An abbreviation of a word follows the form `<first letter><number><last letter>`. Below are some examples of word abbreviations:

```
a) it                      --> it    (no abbreviation)

     1
     ↓
b) d|o|g                   --> d1g

              1    1  1
     1---5----0----5--8
     ↓   ↓    ↓    ↓  ↓    
c) i|nternationalizatio|n  --> i18n

              1
     1---5----0
     ↓   ↓    ↓
d) l|ocalizatio|n          --> l10n
```

Additionally for any string s of size less than or equal to 2 their abbreviation is the same string s. Find whether its abbreviation is unique in the dictionary. A word's abbreviation is called unique if any of the following conditions is met:

There is no word in dictionary such that their abbreviation is equal to the abbreviation of word.

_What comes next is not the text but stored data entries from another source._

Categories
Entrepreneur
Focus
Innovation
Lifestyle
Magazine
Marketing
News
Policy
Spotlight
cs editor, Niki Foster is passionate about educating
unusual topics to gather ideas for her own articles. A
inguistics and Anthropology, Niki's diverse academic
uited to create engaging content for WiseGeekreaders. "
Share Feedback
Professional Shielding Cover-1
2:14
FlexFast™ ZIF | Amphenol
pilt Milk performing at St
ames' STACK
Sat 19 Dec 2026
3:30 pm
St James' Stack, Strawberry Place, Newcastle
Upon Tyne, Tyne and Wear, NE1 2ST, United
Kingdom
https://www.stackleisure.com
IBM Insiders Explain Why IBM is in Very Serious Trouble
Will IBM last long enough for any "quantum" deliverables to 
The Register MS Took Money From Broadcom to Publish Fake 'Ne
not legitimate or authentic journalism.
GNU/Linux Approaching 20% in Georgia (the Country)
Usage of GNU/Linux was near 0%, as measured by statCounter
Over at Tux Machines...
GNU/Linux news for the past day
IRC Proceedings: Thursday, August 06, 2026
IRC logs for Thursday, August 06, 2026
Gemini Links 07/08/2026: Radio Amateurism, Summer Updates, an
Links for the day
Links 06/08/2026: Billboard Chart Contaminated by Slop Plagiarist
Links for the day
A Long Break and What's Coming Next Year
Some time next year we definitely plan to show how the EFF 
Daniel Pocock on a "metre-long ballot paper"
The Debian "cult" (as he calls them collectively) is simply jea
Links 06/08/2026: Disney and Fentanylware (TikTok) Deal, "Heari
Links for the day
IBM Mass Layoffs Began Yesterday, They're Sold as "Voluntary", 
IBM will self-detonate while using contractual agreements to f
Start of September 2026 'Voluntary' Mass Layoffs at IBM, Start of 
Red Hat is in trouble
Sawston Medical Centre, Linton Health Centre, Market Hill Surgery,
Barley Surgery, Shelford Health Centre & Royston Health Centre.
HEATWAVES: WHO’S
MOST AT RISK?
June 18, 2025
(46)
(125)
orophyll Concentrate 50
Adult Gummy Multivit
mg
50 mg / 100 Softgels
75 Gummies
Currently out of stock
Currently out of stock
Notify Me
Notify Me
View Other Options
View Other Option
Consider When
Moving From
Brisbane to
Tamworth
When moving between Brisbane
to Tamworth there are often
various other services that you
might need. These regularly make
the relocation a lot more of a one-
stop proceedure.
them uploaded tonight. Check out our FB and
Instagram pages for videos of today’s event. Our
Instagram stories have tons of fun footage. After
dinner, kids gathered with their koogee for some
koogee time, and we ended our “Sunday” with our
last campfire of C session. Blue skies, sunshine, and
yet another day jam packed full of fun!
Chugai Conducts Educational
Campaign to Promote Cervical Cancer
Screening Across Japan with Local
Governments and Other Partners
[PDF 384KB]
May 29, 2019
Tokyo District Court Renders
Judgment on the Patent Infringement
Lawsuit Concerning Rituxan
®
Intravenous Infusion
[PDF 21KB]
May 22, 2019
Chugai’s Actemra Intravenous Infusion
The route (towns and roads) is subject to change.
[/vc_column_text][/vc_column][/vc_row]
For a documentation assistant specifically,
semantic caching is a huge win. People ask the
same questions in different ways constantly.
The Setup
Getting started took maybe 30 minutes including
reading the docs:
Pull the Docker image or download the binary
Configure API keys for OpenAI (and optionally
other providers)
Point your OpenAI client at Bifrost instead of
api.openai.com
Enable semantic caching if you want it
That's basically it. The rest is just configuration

Else, for all words in dictionary such that their abbreviation is equal to the abbreviation of word those words are equal to word.

Example 1:

Input \["ValidWordAbbr", "isUnique", "isUnique", "isUnique", "isUnique"] \[\[\["deer", "door", "cake", "card"]], \["dear"], \["cart"], \["cane"], \["make"]] Output \[null, false, true, false, true]

Explanation ValidWordAbbr validWordAbbr = new ValidWordAbbr(\["deer", "door", "cake", "card"]); validWordAbbr.isUnique("dear"); // return False validWordAbbr.isUnique("cart"); // return True validWordAbbr.isUnique("cane"); // return False validWordAbbr.isUnique("make"); // return True

Constraints:

Each word will only consist of lowercase English characters.

## Solutions

1. **hash map**

```cpp
class ValidWordAbbr {
public:
    unordered_map<string, unordered_set<string>> m;

    string abbrev(const string & w) {
        return w.size() <= 2 ? w : string(1, w[0]) + to_string(w.size() - 2) + w.back();
    }

    ValidWordAbbr(vector<string>& dictionary) {
        for (auto & w : dictionary) {
            // reduce space cost
            auto & ws = m[abbrev(w)];
            if (ws.size() < 2)
                ws.insert(w);
        }
    }
    // Two cases to be unique
    bool isUnique(string word) {
        auto abv = abbrev(word);
        return !m.count(abv) || (m[abv].size() == 1 && m[abv].count(word));
    }
};

/**
 * Your ValidWordAbbr object will be instantiated and called as such:
 * ValidWordAbbr* obj = new ValidWordAbbr(dictionary);
 * bool param_1 = obj->isUnique(word);
 */
```

Another solution is to use a boolean tag to record if an abbreviation has two different source words.